EXERCISE INSTRUCTIONS
Find the lines below holding the word "África" and copy each of them.

*** Block opens ***

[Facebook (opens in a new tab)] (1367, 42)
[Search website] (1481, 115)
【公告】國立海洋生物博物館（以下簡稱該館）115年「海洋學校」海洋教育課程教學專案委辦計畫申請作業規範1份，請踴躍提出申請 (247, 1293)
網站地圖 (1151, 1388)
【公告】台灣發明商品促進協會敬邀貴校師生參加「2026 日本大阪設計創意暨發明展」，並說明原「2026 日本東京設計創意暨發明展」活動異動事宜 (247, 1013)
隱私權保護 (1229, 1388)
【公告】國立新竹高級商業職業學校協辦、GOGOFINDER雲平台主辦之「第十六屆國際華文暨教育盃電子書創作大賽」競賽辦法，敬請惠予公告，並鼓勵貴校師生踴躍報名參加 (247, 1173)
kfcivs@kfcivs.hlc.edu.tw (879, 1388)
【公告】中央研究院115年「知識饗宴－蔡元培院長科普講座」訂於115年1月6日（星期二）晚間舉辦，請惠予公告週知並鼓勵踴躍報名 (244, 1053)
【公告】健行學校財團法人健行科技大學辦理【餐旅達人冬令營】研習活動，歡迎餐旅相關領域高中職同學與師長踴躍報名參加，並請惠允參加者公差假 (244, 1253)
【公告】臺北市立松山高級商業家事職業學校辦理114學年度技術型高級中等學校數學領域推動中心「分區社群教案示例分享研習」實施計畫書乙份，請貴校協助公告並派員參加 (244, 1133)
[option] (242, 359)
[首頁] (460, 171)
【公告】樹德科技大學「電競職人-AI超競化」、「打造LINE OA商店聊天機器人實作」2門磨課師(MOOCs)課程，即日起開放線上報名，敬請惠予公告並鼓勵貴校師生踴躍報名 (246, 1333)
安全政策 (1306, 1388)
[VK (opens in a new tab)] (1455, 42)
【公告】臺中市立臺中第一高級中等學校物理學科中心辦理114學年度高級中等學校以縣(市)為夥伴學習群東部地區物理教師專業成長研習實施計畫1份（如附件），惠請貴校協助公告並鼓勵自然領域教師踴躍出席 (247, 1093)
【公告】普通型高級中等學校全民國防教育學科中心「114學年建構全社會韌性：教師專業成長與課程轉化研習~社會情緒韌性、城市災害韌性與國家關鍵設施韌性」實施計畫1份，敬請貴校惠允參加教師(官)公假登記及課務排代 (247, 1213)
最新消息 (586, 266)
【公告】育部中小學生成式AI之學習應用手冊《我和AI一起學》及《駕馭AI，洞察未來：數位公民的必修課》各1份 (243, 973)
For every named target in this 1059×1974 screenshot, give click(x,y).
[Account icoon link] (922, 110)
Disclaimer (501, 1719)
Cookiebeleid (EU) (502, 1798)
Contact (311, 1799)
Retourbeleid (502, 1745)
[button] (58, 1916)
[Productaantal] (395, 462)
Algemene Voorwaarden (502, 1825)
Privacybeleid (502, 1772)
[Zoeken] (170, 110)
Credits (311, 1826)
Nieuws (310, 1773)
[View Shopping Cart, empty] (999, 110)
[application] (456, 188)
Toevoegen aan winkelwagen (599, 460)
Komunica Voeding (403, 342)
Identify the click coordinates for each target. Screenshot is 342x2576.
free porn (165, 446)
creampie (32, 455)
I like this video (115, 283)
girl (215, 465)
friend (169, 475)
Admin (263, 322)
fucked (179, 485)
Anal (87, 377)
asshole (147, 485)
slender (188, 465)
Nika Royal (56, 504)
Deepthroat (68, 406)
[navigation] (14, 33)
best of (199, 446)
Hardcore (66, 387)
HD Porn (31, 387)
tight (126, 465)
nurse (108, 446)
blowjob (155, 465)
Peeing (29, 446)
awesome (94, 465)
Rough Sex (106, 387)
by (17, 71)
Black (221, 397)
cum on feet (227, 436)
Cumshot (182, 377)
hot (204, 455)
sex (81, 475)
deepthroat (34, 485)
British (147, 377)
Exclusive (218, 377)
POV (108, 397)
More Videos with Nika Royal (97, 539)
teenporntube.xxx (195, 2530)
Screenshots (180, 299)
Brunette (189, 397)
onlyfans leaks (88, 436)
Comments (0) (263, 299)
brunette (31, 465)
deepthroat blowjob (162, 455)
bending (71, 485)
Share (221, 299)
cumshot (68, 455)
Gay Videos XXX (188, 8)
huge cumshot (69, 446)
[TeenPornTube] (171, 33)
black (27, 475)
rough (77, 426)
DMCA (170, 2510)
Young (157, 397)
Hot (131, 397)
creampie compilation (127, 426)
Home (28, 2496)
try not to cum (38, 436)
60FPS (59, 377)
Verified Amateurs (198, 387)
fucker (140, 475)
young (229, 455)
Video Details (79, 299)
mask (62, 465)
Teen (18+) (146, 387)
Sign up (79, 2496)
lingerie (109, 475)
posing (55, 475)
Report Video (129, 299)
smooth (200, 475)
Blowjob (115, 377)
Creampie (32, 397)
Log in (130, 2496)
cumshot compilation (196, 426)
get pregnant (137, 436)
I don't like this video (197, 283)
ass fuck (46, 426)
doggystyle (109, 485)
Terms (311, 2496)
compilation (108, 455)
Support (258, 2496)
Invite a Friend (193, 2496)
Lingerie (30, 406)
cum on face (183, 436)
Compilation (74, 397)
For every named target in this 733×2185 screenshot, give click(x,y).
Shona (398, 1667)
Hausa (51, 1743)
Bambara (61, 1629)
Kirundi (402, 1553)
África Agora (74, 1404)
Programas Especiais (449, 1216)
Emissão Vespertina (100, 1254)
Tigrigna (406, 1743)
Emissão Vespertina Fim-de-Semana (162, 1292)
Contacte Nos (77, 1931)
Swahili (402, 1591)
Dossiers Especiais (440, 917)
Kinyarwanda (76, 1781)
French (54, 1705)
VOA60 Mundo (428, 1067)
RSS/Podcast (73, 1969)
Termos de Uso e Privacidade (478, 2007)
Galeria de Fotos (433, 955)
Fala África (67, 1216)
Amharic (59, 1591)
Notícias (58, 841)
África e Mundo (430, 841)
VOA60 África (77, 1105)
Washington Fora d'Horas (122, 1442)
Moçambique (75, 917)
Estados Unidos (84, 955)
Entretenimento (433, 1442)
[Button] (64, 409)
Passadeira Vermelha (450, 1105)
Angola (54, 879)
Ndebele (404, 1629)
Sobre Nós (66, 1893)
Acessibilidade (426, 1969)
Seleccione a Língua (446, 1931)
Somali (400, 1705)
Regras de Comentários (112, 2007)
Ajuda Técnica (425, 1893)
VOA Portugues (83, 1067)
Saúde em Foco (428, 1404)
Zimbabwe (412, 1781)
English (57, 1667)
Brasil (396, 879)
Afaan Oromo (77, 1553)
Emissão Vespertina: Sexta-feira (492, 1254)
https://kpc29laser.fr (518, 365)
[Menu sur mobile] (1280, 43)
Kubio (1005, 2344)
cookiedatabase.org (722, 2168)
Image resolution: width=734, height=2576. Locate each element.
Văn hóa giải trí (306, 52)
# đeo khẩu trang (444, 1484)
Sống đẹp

*** Block closes ***

TASK ANSWER
África Agora (74, 1404)
Fala África (67, 1216)
África e Mundo (430, 841)
VOA60 África (77, 1105)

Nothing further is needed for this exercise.